Verdammt sie konnte sich nicht von ihm fernhalten, aber sie durfte auch nicht bei ihm sein. Elly hatte Angst, dass sie sich in ihn verlieben könnte, wenn sie zu lange an seiner Seite war. Sie hatte Angst davor, dass sie irgendwann einfach über seine Taten hinwegsehen würde und ihn so akzeptierte, wie er war.

"Ich weiß, dass du mich genauso sehr willst, wie ich dich. Ich werde dich finden und dir beweisen, dass wir eine Zukunft miteinander haben können", versprach er ihr und mit diesen Worten ließ der Wind langsam nach. Doch bevor er gänzlich verschwand, streifte er noch ihre Wange, streichelte sie hauchzart. Ein angenehmer Schauer lief ihr über den Rücken.

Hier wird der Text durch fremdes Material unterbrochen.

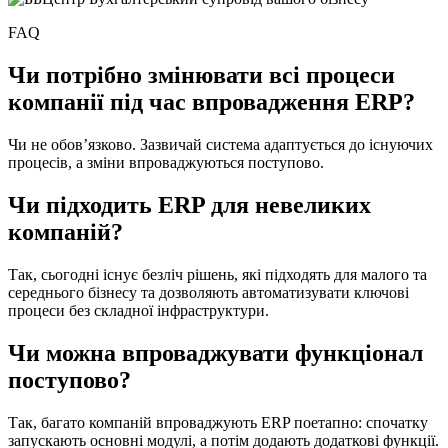
FAQ
Чи потрібно змінювати всі процеси
компанії під час впровадження ERP?
Чи не обов’язково. Зазвичай система адаптується до існуючих
процесів, а зміни впроваджуються поступово.
Чи підходить ERP для невеликих
компаній?
Так, сьогодні існує безліч рішень, які підходять для малого та
середнього бізнесу та дозволяють автоматизувати ключові
процеси без складної інфраструктури.
Чи можна впроваджувати функціонал
поступово?
Так, багато компаній впроваджують ERP поетапно: спочатку
запускають основні модулі, а потім додають додаткові функції.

Silas ließ sie aufgewühlt zurück. Ihre Gedanken kreisten ausschließlich um ihn. Konnte es wirklich eine Zukunft für sie beide geben? Würde er sie auch wollen, wenn sie nicht vorhatte, den Bund mit ihm einzugehen? Sie verlor sich in der Wunschvorstellung, dass er seine finsteren Pläne für Aerrion aufgab und stattdessen ein friedliches Leben an ihrer Seite führte.

Plötzlich ertönte der Ruf eines Raubtiers in der Nähe, ein leises Knurren folgte. Ihr Herz begann augenblicklich schneller zu schlagen.  Langsam drehte sie sich um und stellte fest, dass das Geräusch direkt aus einem Busch zu ihrer linken kam.